Here at New York Times Cooking we start brainstorming turkeys in July. It’s our job to come up with thrilling new recipes for your Thanksgiving table, and it can take months of testing and tweaking to create something at least as tasty and reliable as the many, many, many turkey recipes that have come before.
This year’s bird (above), by J. Kenji López-Alt, may be one of our best yet. Kenji, who brings his methodical, scientific approach to cooking to The Times, took a recipe he’d already perfected (a dry-brined, spatchcocked bird), then made it even better.
The secret ingredient? Mayonnaise! (To the mayo-averse, hear me out.) Easy to get and a cinch to use, the oil-based emulsion helps spread fat-soluble ingredients like garlic, sage, parsley and lemon all over the bird, and then keeps them clinging to the meat instead of melting into the bottom of the pan, as a compound butter would. The egg in the mayonnaise also aids in browning, turning the turkey skin a deep, glowing mahogany. It’s a mad-scientist-level innovation that you can personalize, seasoning your mayo with your signature blend of herbs, spices and aromatics.
Not feeling avant-garde?

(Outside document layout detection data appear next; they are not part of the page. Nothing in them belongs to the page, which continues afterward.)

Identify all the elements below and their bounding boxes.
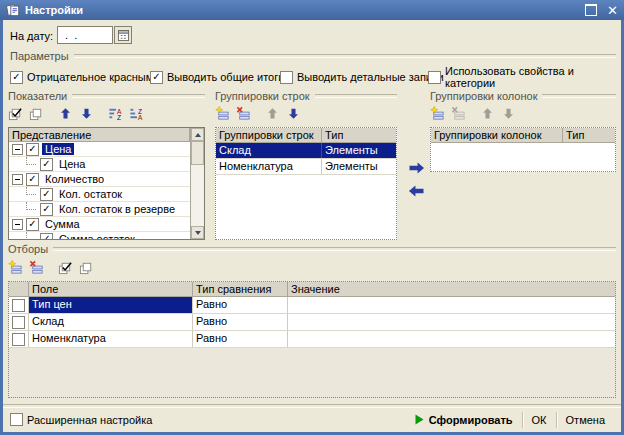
move-up-icon [263,105,282,122]
play-icon [415,414,424,425]
add-row-icon[interactable] [6,259,25,276]
checkbox-label: Отрицательное красным [27,71,153,83]
divider [53,247,616,251]
cancel-button[interactable]: Отмена [557,411,614,429]
column-header[interactable]: Поле [29,282,193,297]
maximize-icon[interactable] [585,4,597,16]
delete-row-icon[interactable] [234,105,253,122]
generate-button[interactable]: Сформировать [406,411,522,429]
tree-item-cena[interactable]: Цена [9,157,190,172]
move-up-icon[interactable] [56,105,75,122]
tree-item-summa-group[interactable]: Сумма [9,217,190,232]
column-header[interactable]: Тип [563,128,615,143]
cell-type: Элементы [322,143,396,158]
column-header[interactable]: Значение [288,282,615,297]
checkbox-icon[interactable] [10,71,23,84]
sort-asc-icon[interactable]: AZ [106,105,125,122]
calendar-button[interactable] [114,26,132,44]
scroll-down-icon[interactable] [191,226,204,239]
checkbox-negative-red[interactable]: Отрицательное красным [10,70,153,84]
titlebar[interactable]: Настройки ✕ [0,0,624,20]
checkbox-icon[interactable] [40,188,53,201]
tree-item-summa-ostatok[interactable]: Сумма остаток [9,232,190,239]
row-groupings-label: Группировки строк [215,90,310,102]
checkbox-detail-records[interactable]: Выводить детальные записи [280,70,444,84]
checkbox-icon[interactable] [10,413,23,426]
checkbox-icon[interactable] [40,233,53,240]
divider [74,54,616,58]
collapse-icon[interactable] [12,219,23,230]
sort-desc-icon[interactable]: ZA [127,105,146,122]
tree-item-label: Количество [42,173,107,185]
filter-checkbox-cell [9,331,29,347]
checkbox-icon[interactable] [428,71,441,84]
checkbox-properties-categories[interactable]: Использовать свойства и категории [428,70,624,84]
table-row-nomenklatura[interactable]: Номенклатура Элементы [216,159,396,175]
add-row-icon[interactable] [213,105,232,122]
column-header[interactable]: Тип сравнения [193,282,288,297]
scroll-up-icon[interactable] [191,128,204,141]
settings-window: Настройки ✕ На дату: Параметры Отрицател… [0,0,624,435]
column-groupings-toolbar [428,104,518,122]
collapse-icon[interactable] [12,144,23,155]
vertical-scrollbar[interactable] [190,128,204,239]
move-down-icon[interactable] [284,105,303,122]
tree-item-cena-group[interactable]: Цена [9,142,190,157]
uncheck-all-icon[interactable] [27,105,46,122]
column-header[interactable]: Группировки строк [216,128,322,143]
tree-connector [26,202,36,210]
checkbox-icon[interactable] [26,218,39,231]
tree-item-label: Цена [42,143,74,155]
checkbox-icon[interactable] [40,158,53,171]
checkbox-icon[interactable] [280,71,293,84]
cell-name: Номенклатура [216,159,322,174]
tree-item-label: Кол. остаток в резерве [56,203,178,215]
indicators-column-header[interactable]: Представление [9,128,190,142]
checkbox-icon[interactable] [26,173,39,186]
tree-connector [26,187,36,195]
column-header[interactable]: Тип [322,128,396,143]
check-all-icon[interactable] [56,259,75,276]
date-input[interactable] [57,26,113,44]
row-groupings-section-header: Группировки строк [215,90,397,102]
transfer-right-icon[interactable] [404,161,428,175]
checkbox-icon[interactable] [26,143,39,156]
checkbox-icon[interactable] [40,203,53,216]
column-groupings-label: Группировки колонок [430,90,537,102]
collapse-icon[interactable] [12,174,23,185]
checkbox-grand-totals[interactable]: Выводить общие итоги [150,70,284,84]
table-header-row: Группировки колонок Тип [431,128,615,143]
ok-button[interactable]: ОК [523,411,556,429]
indicators-list: Представление Цена Цена Количество Ко [8,127,205,240]
uncheck-all-icon[interactable] [77,259,96,276]
close-icon[interactable]: ✕ [607,4,618,17]
move-down-icon[interactable] [77,105,96,122]
tree-item-kolichestvo-group[interactable]: Количество [9,172,190,187]
add-row-icon[interactable] [428,105,447,122]
column-header[interactable]: Группировки колонок [431,128,563,143]
checkbox-label: Расширенная настройка [27,414,152,426]
transfer-left-icon[interactable] [404,184,428,198]
filter-row-nomenklatura[interactable]: Номенклатура Равно [9,331,615,348]
tree-item-kol-ostatok-rezerv[interactable]: Кол. остаток в резерве [9,202,190,217]
checkbox-icon[interactable] [12,299,25,312]
checkbox-icon[interactable] [12,316,25,329]
cell-comparison: Равно [193,314,288,330]
scrollbar-thumb[interactable] [191,141,204,165]
advanced-settings-checkbox[interactable]: Расширенная настройка [10,413,152,427]
checkbox-icon[interactable] [12,333,25,346]
table-row-sklad[interactable]: Склад Элементы [216,143,396,159]
checkbox-icon[interactable] [150,71,163,84]
delete-row-icon[interactable] [27,259,46,276]
column-groupings-section-header: Группировки колонок [430,90,616,102]
check-all-icon[interactable] [6,105,25,122]
window-title: Настройки [25,4,83,16]
filter-checkbox-cell [9,297,29,313]
filter-row-tip-cen[interactable]: Тип цен Равно [9,297,615,314]
cell-field: Тип цен [29,297,193,313]
delete-row-icon [449,105,468,122]
tree-item-kol-ostatok[interactable]: Кол. остаток [9,187,190,202]
filter-row-sklad[interactable]: Склад Равно [9,314,615,331]
cancel-label: Отмена [566,414,605,426]
indicators-tree: Цена Цена Количество Кол. остаток Кол. о [9,142,190,239]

We have oodles of other turkey recipes, including some sensational five-star approaches, like Samin Nostrat’s buttermilk-brined turkey, my simple, dry-brined roast bird and Sam Sifton’s roast turkey with orange and sage.
Or, for a smaller dinner, you could consider going with turkey parts. Eric Kim has a fantastic recipe for a lemony salt-and-pepper roast turkey breast that serves six, with leftovers. And there’s my roast turkey thighs with cranberries and onions, perfect for a couple of dark meat lovers.
Let’s get some side dishes in the mix. Christina Morales recently wrote about a tradition among Brazilian immigrants in the United States who serve purê de mandioca (creamy yuca purée), a beloved staple of their cuisine, instead of potatoes at their Thanksgiving dinners. Mixed with whole milk and butter, it’s got the comforting starchiness of mashed potatoes, but with a distinct, mild, nutty flavor.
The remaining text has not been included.